== What is needed ==
Every line containing "chọn" should be identified and copied from the data below.

== Study material ==

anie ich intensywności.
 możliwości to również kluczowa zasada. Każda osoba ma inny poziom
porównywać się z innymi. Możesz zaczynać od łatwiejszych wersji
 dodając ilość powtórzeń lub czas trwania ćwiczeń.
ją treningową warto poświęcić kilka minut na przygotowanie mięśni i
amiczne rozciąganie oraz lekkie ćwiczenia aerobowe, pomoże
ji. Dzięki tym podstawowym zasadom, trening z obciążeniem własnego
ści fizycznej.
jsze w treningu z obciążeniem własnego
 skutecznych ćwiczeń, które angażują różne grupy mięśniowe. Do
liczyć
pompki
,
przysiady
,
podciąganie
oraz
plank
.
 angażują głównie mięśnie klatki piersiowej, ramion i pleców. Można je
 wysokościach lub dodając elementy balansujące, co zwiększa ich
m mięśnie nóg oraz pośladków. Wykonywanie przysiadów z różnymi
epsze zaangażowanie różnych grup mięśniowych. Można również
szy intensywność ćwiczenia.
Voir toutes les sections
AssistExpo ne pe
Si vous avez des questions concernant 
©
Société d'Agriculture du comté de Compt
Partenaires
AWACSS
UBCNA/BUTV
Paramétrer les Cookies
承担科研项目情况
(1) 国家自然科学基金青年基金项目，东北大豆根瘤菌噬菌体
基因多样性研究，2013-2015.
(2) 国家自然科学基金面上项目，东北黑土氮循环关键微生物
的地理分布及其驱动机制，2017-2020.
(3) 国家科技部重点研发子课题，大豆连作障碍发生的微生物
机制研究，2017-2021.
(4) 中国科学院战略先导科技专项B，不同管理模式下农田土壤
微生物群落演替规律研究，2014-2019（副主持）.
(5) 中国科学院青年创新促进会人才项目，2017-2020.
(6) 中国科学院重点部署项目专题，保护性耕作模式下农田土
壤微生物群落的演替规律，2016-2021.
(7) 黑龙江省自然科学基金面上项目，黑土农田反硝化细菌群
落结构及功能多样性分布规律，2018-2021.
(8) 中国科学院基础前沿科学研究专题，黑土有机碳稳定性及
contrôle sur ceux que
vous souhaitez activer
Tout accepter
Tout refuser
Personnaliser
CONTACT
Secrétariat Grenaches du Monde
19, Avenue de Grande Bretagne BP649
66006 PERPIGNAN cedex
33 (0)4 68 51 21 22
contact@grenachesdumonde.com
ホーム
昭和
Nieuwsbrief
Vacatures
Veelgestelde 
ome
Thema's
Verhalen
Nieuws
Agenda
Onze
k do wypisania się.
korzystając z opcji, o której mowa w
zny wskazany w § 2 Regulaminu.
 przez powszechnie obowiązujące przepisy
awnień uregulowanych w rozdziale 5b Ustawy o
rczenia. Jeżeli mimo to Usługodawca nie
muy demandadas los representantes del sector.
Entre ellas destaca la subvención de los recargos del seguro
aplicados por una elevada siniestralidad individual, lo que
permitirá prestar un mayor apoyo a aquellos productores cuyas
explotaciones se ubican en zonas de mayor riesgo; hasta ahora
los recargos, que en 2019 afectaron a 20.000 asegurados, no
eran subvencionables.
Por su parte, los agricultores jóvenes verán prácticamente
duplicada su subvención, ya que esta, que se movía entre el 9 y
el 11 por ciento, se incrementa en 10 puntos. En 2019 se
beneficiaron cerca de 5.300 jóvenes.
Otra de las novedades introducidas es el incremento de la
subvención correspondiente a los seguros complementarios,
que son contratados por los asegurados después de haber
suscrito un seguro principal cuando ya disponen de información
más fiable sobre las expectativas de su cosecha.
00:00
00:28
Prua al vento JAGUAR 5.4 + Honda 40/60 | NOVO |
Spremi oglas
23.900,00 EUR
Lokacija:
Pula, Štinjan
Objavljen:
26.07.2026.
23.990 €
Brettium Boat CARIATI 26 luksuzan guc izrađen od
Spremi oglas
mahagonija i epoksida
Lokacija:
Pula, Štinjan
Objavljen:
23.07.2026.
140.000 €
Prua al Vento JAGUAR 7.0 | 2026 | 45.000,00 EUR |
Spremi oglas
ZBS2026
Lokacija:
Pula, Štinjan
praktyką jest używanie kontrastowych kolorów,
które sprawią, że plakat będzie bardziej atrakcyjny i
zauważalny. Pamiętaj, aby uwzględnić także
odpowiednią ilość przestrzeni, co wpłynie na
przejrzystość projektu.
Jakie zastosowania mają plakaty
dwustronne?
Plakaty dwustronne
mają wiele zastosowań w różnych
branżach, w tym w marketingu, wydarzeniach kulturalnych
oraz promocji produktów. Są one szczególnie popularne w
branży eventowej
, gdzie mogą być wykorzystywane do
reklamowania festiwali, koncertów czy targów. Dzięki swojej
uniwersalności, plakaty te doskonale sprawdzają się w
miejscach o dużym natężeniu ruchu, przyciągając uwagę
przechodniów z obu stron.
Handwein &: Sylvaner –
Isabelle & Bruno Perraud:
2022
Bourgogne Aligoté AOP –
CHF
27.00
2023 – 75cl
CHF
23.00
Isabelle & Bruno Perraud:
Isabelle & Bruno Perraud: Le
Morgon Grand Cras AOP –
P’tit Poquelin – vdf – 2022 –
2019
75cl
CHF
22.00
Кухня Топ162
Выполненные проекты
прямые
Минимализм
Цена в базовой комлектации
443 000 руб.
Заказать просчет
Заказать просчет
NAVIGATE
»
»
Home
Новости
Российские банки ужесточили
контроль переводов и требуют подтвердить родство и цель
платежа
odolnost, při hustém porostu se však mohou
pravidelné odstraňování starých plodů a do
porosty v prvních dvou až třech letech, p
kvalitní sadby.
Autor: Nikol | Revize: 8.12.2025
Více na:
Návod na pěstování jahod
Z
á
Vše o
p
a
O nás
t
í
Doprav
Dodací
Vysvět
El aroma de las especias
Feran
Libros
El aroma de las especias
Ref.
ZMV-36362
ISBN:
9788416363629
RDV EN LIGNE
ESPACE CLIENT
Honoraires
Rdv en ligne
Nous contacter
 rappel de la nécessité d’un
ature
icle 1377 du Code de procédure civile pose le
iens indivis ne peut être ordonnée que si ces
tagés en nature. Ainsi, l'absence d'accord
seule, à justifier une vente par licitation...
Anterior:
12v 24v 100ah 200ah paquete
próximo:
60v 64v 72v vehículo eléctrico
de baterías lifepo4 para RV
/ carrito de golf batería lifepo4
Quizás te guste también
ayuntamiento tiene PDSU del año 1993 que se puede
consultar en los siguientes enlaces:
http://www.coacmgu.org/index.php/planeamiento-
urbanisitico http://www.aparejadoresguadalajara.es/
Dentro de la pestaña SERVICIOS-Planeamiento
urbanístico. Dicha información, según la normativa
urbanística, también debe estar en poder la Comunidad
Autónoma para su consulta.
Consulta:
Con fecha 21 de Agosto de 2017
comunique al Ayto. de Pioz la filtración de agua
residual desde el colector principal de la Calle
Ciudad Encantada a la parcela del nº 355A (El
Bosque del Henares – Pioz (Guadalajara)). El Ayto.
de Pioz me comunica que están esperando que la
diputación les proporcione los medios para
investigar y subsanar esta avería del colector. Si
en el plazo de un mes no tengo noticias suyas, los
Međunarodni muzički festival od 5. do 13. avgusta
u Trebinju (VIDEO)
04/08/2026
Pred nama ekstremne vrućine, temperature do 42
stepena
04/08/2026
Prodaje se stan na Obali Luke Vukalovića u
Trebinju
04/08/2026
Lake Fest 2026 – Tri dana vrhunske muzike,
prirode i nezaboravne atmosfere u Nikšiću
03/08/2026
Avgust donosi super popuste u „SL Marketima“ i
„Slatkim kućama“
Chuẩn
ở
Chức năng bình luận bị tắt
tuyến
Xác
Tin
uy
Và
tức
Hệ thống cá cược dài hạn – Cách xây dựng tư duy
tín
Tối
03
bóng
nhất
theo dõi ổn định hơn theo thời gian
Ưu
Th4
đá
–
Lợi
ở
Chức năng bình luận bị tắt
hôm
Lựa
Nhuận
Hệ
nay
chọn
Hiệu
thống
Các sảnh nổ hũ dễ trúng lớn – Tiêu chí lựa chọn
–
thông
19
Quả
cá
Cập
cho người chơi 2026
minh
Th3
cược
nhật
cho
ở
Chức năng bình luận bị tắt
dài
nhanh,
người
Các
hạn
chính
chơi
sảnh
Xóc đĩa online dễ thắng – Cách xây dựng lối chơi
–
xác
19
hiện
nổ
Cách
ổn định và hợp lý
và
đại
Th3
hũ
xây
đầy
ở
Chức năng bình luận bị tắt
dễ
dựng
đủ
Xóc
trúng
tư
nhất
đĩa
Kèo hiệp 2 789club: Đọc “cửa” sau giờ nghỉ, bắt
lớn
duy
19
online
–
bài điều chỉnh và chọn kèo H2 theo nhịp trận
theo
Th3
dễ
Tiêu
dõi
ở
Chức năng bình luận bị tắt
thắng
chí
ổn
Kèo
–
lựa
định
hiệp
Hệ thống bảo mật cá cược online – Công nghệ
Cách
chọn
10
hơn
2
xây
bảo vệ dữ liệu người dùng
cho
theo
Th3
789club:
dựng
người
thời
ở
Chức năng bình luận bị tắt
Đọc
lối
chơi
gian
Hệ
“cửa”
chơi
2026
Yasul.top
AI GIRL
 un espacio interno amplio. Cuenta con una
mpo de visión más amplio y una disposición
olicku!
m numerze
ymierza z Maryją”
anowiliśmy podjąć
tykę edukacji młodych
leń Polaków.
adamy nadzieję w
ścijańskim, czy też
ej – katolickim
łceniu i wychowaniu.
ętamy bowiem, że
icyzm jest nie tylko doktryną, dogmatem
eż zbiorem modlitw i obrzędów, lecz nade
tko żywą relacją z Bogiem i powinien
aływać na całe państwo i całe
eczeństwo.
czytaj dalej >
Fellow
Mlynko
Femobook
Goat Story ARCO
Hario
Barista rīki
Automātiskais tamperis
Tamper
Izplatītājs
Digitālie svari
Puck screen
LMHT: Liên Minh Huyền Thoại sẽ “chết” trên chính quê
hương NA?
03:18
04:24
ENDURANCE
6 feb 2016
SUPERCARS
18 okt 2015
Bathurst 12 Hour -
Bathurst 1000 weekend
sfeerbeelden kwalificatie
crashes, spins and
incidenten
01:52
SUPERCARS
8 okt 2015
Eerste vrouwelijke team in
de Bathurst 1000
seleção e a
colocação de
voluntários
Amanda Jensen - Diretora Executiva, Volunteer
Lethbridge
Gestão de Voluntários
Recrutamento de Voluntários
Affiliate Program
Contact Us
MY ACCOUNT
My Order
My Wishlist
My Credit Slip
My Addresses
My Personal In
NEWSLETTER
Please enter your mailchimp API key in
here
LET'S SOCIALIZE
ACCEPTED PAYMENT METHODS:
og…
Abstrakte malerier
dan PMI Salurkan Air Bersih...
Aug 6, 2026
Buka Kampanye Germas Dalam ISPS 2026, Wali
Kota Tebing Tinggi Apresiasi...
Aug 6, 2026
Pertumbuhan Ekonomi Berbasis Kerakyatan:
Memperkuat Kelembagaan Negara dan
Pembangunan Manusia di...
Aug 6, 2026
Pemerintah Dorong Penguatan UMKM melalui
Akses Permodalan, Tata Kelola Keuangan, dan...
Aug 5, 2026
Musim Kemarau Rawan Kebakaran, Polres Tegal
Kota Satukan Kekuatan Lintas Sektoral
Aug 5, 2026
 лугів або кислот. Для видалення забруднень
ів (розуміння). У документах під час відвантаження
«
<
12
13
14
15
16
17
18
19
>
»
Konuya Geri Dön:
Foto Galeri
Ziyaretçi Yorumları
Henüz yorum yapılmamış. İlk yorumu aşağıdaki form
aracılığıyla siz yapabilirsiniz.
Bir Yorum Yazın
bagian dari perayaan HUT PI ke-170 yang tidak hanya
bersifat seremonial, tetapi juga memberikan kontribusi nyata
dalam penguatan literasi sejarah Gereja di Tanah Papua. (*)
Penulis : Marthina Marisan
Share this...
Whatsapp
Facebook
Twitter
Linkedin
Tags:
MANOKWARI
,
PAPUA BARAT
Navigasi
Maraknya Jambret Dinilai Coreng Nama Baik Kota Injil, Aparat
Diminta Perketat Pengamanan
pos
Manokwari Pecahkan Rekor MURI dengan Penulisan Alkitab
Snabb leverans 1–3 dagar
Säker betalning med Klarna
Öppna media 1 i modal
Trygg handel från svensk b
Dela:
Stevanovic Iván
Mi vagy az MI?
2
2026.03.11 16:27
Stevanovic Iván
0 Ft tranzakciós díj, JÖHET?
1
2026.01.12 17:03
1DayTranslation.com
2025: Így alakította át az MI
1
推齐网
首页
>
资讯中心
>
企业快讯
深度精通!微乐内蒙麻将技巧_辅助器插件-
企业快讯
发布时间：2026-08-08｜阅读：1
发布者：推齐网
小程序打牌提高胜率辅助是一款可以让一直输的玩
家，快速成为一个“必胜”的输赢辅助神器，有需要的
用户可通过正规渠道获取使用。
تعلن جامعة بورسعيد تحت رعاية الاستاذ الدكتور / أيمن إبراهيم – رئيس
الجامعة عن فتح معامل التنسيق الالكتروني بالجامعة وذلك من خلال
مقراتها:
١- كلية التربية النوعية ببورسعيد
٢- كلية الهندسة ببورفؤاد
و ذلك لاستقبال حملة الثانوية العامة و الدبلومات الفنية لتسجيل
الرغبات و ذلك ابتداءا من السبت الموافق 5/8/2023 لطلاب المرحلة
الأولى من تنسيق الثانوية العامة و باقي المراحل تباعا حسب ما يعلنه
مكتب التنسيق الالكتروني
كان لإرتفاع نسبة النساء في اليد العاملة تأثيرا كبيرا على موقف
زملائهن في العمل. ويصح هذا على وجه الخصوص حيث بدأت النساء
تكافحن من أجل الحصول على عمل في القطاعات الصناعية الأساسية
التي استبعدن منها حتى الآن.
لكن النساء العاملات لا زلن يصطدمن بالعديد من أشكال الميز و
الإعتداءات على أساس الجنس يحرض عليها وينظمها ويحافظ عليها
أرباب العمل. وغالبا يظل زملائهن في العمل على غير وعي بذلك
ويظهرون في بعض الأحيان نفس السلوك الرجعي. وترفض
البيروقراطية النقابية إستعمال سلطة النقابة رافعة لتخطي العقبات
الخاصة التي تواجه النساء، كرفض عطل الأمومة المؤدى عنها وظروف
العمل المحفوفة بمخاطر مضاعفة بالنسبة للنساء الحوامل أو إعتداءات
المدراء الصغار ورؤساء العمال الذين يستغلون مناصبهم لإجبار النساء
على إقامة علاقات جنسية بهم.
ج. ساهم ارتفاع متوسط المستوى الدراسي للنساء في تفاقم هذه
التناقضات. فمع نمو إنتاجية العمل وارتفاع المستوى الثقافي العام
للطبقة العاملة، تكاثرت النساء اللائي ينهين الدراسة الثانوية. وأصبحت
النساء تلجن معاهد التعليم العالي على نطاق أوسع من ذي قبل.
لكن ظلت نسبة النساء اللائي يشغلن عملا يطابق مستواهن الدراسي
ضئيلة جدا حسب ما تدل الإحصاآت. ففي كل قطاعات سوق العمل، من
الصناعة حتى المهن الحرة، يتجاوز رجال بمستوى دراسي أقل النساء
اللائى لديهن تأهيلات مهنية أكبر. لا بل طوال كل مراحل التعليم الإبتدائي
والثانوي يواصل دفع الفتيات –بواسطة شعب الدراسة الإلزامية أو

== Written reply ==
chọn
Các sảnh nổ hũ dễ trúng lớn – Tiêu chí lựa chọn
bài điều chỉnh và chọn kèo H2 theo nhịp trận
chọn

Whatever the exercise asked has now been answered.